WHAT YOU WILL DO >> Extract each line holding the word "Leerlauf" from the entries.

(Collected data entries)
——————————
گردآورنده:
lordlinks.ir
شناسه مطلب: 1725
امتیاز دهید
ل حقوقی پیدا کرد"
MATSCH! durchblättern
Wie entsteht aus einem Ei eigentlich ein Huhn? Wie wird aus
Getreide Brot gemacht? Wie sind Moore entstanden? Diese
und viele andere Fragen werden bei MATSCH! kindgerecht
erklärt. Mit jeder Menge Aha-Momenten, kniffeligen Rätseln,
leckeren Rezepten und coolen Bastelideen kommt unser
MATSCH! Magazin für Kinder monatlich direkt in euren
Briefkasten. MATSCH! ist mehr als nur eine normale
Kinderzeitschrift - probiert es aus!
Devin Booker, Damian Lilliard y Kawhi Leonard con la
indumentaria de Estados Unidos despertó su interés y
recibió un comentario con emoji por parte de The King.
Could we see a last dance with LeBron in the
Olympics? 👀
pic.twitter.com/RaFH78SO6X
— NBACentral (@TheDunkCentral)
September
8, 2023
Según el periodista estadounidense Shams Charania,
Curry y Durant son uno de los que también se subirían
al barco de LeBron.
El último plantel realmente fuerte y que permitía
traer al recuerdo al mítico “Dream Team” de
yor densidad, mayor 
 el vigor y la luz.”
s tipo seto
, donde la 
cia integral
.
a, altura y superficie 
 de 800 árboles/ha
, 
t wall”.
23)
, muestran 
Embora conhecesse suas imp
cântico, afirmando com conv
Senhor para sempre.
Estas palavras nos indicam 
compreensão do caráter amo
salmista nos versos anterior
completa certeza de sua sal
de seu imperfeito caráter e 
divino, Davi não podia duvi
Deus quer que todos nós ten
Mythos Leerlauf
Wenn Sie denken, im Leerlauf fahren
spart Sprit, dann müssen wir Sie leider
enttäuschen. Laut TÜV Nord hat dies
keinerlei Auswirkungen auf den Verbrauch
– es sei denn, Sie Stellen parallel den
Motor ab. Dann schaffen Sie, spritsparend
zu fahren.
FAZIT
——————————
OUTPUT BELOW >>
Mythos Leerlauf
Wenn Sie denken, im Leerlauf fahren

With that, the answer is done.